Und dann gibt es noch Angebote, die auf den ersten Blick mit Sex gar nichts zu tun haben, zum Beispiel: „Ihr chinesisches Horoskop, erstellt von Kuang C. Wang“ (Legion) oder „Dr. Gerti Senger rät in Sachen Liebe“. In dem Service von CompuTel finden sich allerdings nur Hinweise auf Horoskope, Love-Lines und Stauprognosen – von Gerti keine Spur.
Beim gemeinsamen Videotext von ARD und ZDF hingegen setzt man vor allem auf das seriöse Image. Eine Schlagzeile wie „Liebte Jackie Schwager Robert?“ (Sat.1) wäre hier undenkbar. Schmuckstück des ARD/ZDF- Textdienstes ist der „TV-Guide“, der im Rahmen der letzten Funkausstellung eingeführt wurde. Er bietet im Prinzip den gleichen Service wie TEO, also eine Rubrizierung des Programmangebots nach farbig sortierten Sparten wie „Information/News“, „Sport“, „Kultur/Kirche“, aber ausschließlich für öffentlich-rechtliche Sender (bislang sind das neben ARD und ZDF die Kulturkanäle arte und 3sat sowie die Dritten Programme von WDR und BR; die anderen Dritten sollen folgen).

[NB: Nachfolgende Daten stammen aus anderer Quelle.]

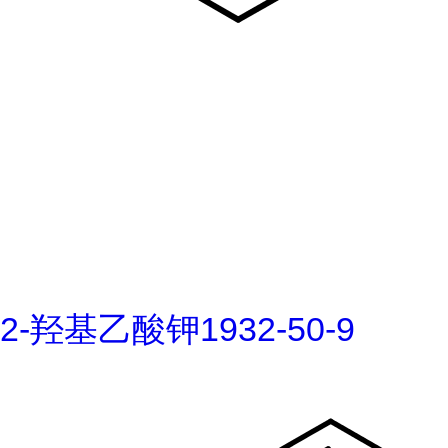
2-羟基乙酸钾1932-50-9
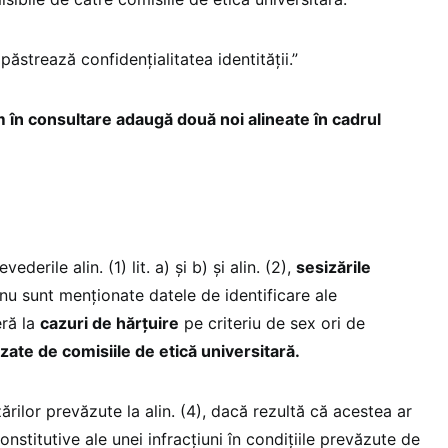
 păstrează confidențialitatea identității.”
 în consultare adaugă două noi alineate în cadrul
ederile alin. (1) lit. a) și b) și alin. (2),
sesizările
 nu sunt menționate datele de identificare ale
eră la
cazuri de hărțuire
pe criteriu de sex ori de
izate de comisiile de etică universitară.
zărilor prevăzute la alin. (4), dacă rezultă că acestea ar
nstitutive ale unei infracțiuni în condițiile prevăzute de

Auch im ARD/ZDF-Videotext stolpert man mitunter über Unregelmäßigkeiten. Unter dem Stichwort „Ihre Kritik“ zum Beispiel ließ sich einfach nichts finden, und eine Weltuhr ist manchmal „derzeit nicht im Programm“. Ohnehin scheint Videotext in erster Linie etwas für TV-ZuschauerInnen zu sein, die sich zwar ein teures Gerät mit Videotextdecoder, aber keine Tageszeitung leisten können. Buch- und Filmkritiken, Kochrezepte oder der Service „halbstark!!“ („Das Videotext-Programm für junge Leute“ bietet Witze, Rätsel und Rezepte) bewegen sich auf eher dürftigem Niveau. Immer wieder amüsant ist hingegen, daß ARD und ZDF die Einschaltzahlen traditionell ab Seite 666 zeigen – Quoten sind eben Teufelszeug.